■ PROBLEM REQUIREMENTS
Do any lines in the data below contain "уборкам"? If so, copy every one of them.

(Dataset entries)
%%
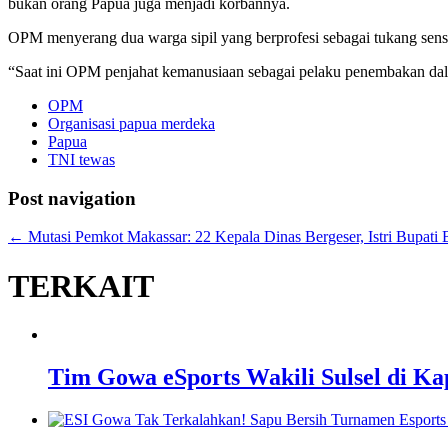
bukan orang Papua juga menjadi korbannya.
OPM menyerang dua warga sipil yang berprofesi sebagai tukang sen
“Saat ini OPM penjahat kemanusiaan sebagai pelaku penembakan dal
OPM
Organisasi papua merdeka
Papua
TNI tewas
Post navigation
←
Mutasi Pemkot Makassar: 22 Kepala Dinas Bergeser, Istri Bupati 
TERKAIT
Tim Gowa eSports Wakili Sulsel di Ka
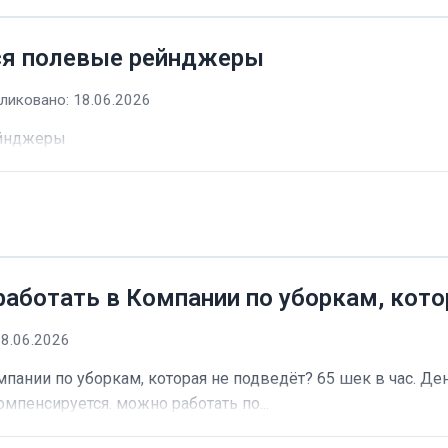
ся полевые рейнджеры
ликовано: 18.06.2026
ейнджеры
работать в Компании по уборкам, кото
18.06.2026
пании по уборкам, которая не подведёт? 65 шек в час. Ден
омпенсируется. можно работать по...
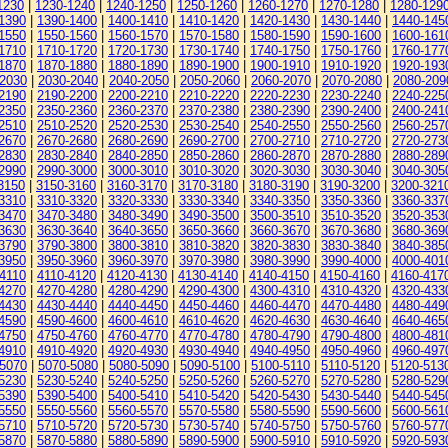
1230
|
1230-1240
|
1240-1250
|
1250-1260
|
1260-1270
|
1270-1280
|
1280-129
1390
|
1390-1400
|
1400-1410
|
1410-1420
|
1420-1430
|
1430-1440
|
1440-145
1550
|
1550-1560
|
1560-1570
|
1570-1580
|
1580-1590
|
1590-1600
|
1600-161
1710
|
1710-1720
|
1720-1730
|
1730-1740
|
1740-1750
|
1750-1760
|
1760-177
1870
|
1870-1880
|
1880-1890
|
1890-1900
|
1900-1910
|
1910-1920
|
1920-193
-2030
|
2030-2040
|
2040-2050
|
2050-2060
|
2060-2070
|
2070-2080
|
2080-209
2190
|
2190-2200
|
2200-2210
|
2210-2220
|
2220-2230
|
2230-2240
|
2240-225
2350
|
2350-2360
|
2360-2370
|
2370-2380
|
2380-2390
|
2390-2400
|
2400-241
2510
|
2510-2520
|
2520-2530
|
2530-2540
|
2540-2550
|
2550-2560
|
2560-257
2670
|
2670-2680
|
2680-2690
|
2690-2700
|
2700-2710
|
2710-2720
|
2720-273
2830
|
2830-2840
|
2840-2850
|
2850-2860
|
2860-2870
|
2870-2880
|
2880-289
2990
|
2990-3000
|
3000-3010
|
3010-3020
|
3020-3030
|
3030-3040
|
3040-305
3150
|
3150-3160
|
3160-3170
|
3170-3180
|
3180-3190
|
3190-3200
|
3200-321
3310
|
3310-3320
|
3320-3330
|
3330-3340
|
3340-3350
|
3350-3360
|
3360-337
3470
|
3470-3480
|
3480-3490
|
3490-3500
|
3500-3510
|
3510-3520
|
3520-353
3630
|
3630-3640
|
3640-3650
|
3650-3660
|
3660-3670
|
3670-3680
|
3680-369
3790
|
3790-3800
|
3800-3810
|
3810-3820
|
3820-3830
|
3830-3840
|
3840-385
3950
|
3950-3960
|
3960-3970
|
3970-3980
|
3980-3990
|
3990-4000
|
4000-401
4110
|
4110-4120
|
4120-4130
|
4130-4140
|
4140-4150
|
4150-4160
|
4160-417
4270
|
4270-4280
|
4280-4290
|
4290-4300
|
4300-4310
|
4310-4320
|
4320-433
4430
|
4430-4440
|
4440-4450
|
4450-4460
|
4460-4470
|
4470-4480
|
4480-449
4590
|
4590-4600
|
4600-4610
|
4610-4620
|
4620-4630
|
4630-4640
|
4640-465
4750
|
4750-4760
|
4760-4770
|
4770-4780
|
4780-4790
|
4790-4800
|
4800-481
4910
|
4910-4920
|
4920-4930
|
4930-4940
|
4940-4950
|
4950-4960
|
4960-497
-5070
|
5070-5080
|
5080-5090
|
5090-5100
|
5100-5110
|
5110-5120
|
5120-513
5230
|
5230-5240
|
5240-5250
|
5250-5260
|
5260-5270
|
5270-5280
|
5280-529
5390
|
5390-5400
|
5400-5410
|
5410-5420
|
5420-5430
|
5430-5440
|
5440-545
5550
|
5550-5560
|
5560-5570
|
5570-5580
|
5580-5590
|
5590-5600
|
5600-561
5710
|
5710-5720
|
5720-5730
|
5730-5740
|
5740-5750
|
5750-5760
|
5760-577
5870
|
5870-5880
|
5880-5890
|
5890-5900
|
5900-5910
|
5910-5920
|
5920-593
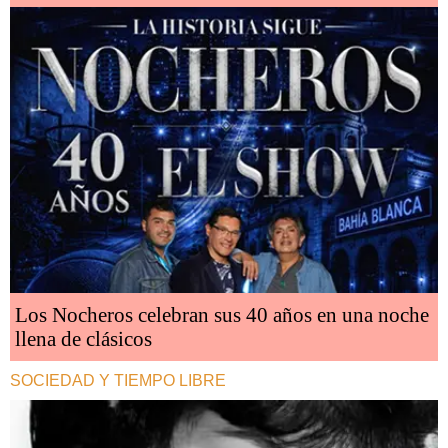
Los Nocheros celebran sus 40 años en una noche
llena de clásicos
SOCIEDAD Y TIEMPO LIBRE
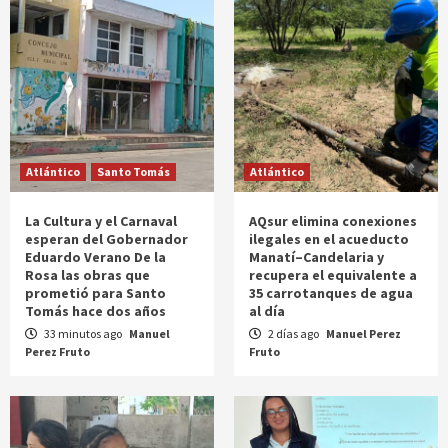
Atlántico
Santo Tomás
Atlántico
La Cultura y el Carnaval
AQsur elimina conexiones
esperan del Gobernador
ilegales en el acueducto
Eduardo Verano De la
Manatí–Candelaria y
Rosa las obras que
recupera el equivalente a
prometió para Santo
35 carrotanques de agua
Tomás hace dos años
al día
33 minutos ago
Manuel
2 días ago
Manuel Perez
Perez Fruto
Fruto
%%
%%
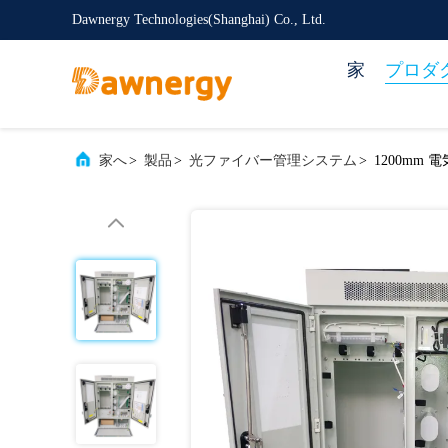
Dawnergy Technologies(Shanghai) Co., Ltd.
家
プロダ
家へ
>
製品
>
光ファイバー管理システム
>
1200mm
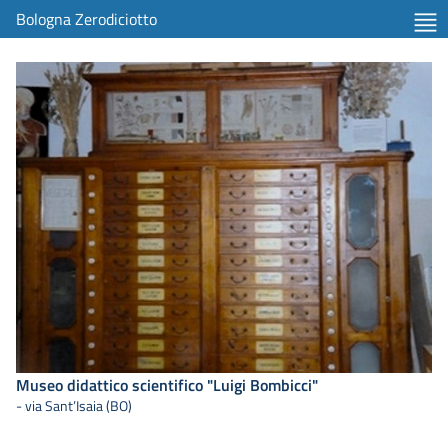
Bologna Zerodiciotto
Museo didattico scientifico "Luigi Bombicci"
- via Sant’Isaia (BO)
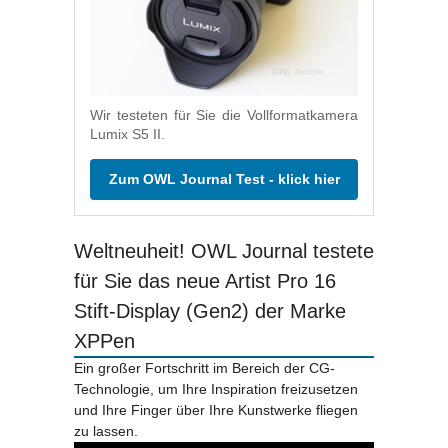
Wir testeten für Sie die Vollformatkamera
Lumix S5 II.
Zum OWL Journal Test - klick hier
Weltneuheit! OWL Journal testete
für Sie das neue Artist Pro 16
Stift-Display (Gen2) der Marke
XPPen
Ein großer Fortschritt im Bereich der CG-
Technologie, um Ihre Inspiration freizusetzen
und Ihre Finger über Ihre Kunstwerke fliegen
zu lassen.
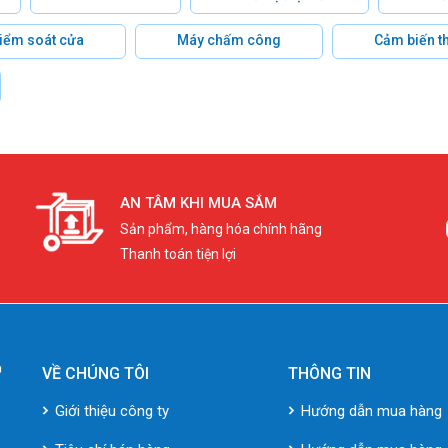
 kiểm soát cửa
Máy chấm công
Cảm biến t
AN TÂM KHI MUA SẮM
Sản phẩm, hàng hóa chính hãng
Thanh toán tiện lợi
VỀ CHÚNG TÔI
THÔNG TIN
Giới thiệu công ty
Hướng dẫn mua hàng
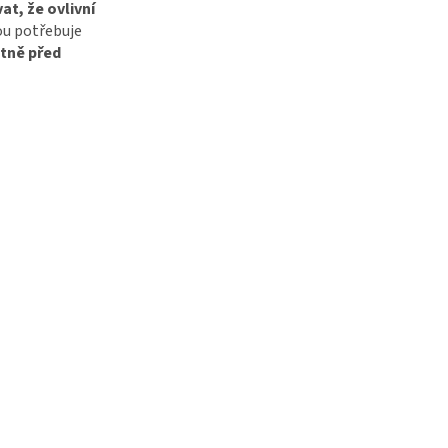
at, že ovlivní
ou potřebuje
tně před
%%
■ WRITTEN RESPONSE
работать в Компании по уборкам, кото
пании по уборкам, которая не подведёт? 65 шек в час. Ден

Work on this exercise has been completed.